== Segment start ==

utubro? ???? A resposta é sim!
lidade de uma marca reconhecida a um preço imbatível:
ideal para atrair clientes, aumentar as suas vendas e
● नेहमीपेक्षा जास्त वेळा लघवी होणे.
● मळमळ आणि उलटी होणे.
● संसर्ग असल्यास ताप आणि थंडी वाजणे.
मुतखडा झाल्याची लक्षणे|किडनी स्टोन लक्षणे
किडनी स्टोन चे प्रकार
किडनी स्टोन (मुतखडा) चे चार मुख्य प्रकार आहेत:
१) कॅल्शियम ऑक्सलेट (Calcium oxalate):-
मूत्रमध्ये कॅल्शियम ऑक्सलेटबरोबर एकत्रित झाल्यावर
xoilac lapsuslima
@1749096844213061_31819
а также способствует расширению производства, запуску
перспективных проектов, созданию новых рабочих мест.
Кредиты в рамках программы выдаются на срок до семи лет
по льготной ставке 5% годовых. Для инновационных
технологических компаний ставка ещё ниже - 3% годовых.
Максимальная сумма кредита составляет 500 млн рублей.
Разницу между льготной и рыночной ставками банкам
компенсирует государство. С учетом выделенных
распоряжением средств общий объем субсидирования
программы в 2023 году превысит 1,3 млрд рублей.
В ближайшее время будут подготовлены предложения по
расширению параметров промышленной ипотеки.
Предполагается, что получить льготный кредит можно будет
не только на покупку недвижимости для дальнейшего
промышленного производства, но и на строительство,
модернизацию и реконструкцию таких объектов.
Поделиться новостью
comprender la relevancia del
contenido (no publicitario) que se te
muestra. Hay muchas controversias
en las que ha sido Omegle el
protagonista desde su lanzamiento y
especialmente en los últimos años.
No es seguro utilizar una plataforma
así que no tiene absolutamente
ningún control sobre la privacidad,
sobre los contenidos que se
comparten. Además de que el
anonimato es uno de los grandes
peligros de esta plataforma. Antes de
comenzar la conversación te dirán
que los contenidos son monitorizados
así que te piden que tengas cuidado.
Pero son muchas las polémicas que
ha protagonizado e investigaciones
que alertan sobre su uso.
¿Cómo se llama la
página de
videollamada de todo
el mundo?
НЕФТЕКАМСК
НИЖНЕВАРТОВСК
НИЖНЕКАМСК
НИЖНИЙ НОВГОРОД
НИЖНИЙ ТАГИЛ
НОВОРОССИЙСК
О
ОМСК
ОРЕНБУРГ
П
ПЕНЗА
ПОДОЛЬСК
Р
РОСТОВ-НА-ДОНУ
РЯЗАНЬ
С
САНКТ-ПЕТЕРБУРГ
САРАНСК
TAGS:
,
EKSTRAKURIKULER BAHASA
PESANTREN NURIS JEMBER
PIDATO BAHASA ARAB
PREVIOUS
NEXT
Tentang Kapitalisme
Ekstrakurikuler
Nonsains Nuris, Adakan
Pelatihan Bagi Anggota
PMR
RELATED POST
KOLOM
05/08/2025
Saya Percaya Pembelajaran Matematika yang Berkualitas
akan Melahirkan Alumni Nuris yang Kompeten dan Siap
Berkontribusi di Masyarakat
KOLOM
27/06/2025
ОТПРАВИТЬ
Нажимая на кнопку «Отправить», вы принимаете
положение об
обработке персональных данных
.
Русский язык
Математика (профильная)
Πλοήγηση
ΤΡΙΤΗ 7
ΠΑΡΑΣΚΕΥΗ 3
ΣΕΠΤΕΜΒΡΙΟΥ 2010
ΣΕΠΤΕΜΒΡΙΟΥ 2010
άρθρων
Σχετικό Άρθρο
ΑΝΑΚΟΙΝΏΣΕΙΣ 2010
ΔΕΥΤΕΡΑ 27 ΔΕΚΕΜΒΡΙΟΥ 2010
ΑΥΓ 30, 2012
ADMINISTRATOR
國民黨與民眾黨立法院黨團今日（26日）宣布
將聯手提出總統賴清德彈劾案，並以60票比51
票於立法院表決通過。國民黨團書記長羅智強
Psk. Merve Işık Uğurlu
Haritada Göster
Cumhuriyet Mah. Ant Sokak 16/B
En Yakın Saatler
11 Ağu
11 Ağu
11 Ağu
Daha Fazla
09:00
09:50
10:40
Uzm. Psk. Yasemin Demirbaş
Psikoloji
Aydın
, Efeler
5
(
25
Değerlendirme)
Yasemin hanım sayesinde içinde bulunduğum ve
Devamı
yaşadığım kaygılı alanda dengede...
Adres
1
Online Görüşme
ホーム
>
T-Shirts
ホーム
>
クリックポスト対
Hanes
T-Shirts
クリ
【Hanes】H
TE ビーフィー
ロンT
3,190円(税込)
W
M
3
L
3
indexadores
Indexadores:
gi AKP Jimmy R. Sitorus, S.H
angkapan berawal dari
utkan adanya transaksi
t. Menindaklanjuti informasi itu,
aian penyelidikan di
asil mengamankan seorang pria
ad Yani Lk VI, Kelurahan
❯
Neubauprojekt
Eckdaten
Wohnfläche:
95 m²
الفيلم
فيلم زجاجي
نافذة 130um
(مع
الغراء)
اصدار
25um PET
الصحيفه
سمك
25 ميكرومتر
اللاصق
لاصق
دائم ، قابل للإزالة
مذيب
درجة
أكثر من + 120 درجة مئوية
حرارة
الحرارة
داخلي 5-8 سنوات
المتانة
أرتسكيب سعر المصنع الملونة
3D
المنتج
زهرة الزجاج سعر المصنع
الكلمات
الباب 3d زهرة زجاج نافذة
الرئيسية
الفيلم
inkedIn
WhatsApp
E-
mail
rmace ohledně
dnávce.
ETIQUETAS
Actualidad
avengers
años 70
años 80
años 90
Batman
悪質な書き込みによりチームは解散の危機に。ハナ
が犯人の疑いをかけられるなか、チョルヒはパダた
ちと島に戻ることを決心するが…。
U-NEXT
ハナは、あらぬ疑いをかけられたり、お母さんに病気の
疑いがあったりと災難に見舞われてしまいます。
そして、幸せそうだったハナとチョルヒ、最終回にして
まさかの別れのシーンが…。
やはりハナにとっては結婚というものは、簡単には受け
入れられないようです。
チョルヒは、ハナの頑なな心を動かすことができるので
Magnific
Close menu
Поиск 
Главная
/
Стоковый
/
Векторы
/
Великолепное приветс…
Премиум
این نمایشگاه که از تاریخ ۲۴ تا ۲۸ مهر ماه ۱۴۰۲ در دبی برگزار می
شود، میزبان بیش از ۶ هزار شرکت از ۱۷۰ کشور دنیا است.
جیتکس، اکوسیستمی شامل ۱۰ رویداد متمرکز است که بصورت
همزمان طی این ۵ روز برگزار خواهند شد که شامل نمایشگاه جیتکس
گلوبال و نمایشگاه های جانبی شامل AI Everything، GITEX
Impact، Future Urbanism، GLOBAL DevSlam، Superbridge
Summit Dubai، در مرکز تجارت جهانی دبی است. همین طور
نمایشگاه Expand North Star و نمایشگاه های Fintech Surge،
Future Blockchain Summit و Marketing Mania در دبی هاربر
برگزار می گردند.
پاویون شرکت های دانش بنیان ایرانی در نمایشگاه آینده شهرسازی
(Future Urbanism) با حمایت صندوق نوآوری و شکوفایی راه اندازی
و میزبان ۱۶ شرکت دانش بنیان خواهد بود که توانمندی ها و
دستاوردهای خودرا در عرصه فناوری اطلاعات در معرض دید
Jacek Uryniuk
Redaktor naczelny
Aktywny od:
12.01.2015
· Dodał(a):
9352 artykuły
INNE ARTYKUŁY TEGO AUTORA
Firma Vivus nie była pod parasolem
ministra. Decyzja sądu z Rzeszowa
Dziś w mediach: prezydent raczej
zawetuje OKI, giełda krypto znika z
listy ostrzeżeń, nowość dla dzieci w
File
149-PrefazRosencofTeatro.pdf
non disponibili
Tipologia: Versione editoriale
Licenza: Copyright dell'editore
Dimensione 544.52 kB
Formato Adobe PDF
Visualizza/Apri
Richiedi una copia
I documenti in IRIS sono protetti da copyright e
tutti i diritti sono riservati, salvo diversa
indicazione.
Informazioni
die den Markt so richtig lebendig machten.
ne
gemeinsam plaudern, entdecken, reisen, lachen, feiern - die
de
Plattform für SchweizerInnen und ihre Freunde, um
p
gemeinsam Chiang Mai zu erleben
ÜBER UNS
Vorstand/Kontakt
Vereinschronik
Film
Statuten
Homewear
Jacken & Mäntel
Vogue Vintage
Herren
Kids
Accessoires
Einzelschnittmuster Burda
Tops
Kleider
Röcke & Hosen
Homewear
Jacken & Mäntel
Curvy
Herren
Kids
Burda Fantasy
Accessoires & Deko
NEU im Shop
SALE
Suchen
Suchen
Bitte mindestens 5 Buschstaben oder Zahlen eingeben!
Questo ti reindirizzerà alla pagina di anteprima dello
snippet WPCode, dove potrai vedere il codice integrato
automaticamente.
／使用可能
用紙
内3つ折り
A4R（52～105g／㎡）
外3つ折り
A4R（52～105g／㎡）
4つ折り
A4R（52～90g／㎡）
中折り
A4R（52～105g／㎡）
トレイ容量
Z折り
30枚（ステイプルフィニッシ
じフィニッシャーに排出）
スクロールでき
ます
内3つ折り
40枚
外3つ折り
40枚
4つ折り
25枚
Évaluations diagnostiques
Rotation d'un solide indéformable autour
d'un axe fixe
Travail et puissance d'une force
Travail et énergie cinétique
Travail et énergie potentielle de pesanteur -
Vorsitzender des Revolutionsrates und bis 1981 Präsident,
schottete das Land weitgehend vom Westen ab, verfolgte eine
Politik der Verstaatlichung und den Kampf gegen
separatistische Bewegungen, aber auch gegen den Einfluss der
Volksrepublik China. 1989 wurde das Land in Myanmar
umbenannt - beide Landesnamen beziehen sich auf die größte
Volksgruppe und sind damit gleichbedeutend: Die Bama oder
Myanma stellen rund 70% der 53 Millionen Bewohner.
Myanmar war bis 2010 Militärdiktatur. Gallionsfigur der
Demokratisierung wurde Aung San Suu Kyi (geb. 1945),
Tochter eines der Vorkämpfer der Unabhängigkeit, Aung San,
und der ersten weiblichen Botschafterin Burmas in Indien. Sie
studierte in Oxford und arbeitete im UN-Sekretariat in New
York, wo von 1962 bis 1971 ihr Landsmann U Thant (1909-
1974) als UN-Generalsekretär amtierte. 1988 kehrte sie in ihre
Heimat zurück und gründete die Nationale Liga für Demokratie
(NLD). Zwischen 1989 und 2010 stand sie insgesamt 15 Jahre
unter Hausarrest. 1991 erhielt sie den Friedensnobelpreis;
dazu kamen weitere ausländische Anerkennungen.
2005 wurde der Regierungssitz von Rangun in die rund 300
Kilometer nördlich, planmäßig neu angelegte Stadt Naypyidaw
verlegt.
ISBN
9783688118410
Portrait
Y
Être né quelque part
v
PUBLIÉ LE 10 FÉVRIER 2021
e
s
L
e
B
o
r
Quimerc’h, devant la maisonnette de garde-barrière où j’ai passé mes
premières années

== Segment end ==

Write down exactly the span of lines above from the one containing "перспективных проектов, созданию" to the one containing "САНКТ-ПЕТЕРБУРГ", both ends included.

перспективных проектов, созданию новых рабочих мест.
Кредиты в рамках программы выдаются на срок до семи лет
по льготной ставке 5% годовых. Для инновационных
технологических компаний ставка ещё ниже - 3% годовых.
Максимальная сумма кредита составляет 500 млн рублей.
Разницу между льготной и рыночной ставками банкам
компенсирует государство. С учетом выделенных
распоряжением средств общий объем субсидирования
программы в 2023 году превысит 1,3 млрд рублей.
В ближайшее время будут подготовлены предложения по
расширению параметров промышленной ипотеки.
Предполагается, что получить льготный кредит можно будет
не только на покупку недвижимости для дальнейшего
промышленного производства, но и на строительство,
модернизацию и реконструкцию таких объектов.
Поделиться новостью
comprender la relevancia del
contenido (no publicitario) que se te
muestra. Hay muchas controversias
en las que ha sido Omegle el
protagonista desde su lanzamiento y
especialmente en los últimos años.
No es seguro utilizar una plataforma
así que no tiene absolutamente
ningún control sobre la privacidad,
sobre los contenidos que se
comparten. Además de que el
anonimato es uno de los grandes
peligros de esta plataforma. Antes de
comenzar la conversación te dirán
que los contenidos son monitorizados
así que te piden que tengas cuidado.
Pero son muchas las polémicas que
ha protagonizado e investigaciones
que alertan sobre su uso.
¿Cómo se llama la
página de
videollamada de todo
el mundo?
НЕФТЕКАМСК
НИЖНЕВАРТОВСК
НИЖНЕКАМСК
НИЖНИЙ НОВГОРОД
НИЖНИЙ ТАГИЛ
НОВОРОССИЙСК
О
ОМСК
ОРЕНБУРГ
П
ПЕНЗА
ПОДОЛЬСК
Р
РОСТОВ-НА-ДОНУ
РЯЗАНЬ
С
САНКТ-ПЕТЕРБУРГ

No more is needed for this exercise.